Corporal Jason Dunham was a 22 year-old squad leader in Karabilah, Iraq on 14 April 2004. While grappling with a suspected insurgent after an ambush, the terrorist released a hand grenade. “Without hesitation, Cpl. Dunham covered the grenade with his helmet and body.” His ultimate and selfless act of bravery “saved the lives of at least two fellow Marines.”
Lieutenant Michael Murphy was 29, a Navy SEAL, leading a four-man team in the mountains of Kunar Province, Afghanistan on 28 June 2005. When they were surrounded and engaged by more than 30 Taliban terrorists, every man was gravely wounded during a two-hour-long gunfight. Yet, “in the face of almost certain death,” Lieutenant Murphy fought his way to an exposed position to radio for help and then fought on until he was mortally wounded.
After presenting the Medal of Honor to Lieutenant Murphy’s parents at the White House this week, President Bush said, “with this medal, we acknowledge a debt that will not diminish with time — and can never be repaid.” Unfortunately, thanks to our mainstream media, most Americans don’t even know about this “debt” — or the heroes to which it is owed. Though Michael Murphy was a native of Long Island, NY, the New York Times — which proudly boasts “All the news that’s fit to print” — gave limited coverage to the award.
In this war, courage isn’t the only thing that doesn’t get the coverage it deserves. The potentates of the press virtually ignored this week’s announcement from Baghdad by General Raymond Odierno and Iraqi General Abud Qanbar that since June, terrorist attacks have dropped by 59 percent; that casualties from IEDs are down 80 percent; that sectarian violence is off by 72 percent; that there has been an 81 percent drop in Iraqi civilians killed.

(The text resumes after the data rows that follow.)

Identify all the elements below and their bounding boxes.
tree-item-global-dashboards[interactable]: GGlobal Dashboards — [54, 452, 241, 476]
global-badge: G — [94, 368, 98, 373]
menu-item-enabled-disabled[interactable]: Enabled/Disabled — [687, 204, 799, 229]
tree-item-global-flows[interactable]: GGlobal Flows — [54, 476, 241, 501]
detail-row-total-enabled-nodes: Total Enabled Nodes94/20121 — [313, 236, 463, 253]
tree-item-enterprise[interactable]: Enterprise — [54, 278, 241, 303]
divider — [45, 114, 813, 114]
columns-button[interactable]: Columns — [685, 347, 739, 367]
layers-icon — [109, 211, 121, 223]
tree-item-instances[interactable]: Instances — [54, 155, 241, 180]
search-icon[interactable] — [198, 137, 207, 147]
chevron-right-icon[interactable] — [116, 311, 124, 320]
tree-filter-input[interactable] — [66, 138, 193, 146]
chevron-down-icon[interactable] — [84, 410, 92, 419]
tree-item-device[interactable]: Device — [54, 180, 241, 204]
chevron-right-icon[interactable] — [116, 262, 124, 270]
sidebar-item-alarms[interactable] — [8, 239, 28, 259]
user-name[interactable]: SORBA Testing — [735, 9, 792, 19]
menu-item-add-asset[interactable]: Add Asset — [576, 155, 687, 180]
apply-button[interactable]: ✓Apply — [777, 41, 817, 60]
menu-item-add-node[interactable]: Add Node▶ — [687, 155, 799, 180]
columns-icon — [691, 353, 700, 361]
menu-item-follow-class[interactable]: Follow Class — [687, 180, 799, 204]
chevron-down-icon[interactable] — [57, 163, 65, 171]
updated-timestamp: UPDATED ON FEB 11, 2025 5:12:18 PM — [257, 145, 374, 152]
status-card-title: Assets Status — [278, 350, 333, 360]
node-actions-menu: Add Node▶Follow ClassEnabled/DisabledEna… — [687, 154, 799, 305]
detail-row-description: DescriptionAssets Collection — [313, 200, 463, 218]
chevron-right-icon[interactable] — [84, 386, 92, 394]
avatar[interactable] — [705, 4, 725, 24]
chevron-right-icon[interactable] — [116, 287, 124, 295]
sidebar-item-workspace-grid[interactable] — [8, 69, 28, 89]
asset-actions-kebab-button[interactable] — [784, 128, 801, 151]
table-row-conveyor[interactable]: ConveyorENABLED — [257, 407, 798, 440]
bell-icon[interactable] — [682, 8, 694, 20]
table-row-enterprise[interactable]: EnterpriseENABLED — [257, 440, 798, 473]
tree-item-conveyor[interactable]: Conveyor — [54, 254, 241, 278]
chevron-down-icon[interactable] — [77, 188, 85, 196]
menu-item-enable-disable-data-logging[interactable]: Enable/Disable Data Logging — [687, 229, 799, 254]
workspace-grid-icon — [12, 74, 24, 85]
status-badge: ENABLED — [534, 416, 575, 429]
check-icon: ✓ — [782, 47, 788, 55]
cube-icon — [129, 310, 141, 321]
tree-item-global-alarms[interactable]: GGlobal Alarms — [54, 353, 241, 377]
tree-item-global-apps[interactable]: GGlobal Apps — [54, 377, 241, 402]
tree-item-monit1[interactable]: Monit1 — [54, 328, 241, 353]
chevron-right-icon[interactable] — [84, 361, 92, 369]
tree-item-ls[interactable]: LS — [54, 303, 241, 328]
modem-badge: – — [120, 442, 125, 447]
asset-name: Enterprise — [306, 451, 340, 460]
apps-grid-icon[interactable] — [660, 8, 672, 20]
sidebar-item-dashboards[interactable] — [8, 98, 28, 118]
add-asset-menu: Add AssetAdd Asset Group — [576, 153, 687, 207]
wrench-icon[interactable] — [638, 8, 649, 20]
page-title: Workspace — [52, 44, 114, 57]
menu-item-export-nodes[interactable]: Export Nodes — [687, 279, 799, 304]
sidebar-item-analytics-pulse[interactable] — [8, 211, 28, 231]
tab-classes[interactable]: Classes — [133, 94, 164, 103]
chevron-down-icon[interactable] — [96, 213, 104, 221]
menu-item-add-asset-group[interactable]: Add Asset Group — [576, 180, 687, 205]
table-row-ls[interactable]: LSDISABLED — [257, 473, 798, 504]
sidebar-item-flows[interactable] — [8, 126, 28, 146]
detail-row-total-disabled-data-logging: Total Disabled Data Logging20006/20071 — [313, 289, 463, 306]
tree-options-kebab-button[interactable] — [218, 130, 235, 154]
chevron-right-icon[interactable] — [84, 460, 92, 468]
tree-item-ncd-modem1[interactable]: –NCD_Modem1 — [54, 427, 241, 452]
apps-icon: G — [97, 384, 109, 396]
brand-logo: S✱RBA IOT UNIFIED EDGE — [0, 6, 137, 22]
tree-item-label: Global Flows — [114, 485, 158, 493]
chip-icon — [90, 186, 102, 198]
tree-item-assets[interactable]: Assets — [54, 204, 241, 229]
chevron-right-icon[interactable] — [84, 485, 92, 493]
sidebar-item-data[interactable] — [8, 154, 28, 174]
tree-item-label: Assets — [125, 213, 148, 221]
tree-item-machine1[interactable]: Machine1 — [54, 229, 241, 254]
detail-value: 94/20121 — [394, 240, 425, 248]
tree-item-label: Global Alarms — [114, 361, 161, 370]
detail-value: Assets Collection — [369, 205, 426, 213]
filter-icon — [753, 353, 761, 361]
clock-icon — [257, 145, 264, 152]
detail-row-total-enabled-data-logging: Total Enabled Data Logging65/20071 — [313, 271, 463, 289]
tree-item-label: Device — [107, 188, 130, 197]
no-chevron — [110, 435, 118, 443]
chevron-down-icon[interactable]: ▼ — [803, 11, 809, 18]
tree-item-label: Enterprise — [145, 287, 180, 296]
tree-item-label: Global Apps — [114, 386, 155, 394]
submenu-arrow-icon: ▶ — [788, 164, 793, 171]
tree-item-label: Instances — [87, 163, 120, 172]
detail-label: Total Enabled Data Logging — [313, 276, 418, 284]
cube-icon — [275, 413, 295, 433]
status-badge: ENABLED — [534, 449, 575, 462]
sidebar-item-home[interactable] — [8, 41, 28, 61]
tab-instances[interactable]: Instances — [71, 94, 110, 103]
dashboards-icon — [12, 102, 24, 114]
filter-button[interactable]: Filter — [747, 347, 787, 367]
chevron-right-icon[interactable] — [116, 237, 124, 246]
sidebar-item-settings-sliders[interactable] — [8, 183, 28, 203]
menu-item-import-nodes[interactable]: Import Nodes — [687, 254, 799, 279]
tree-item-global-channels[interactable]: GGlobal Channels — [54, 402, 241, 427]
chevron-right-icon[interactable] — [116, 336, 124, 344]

Last week there were no coalition casualties — Iraqi or American — in Al Anbar province. Just a year ago this was the main base for Al Qaeda and the bloodiest place in Mesopotamia. Having spent six of my eight trips to Iraq in Al Anbar — this is great news. But what am I thinking? Good news from Iraq, or Afghanistan — or about the heroes like Paul Ray Smith, Jason Dunham and Michael Murphy who fight there — is no news.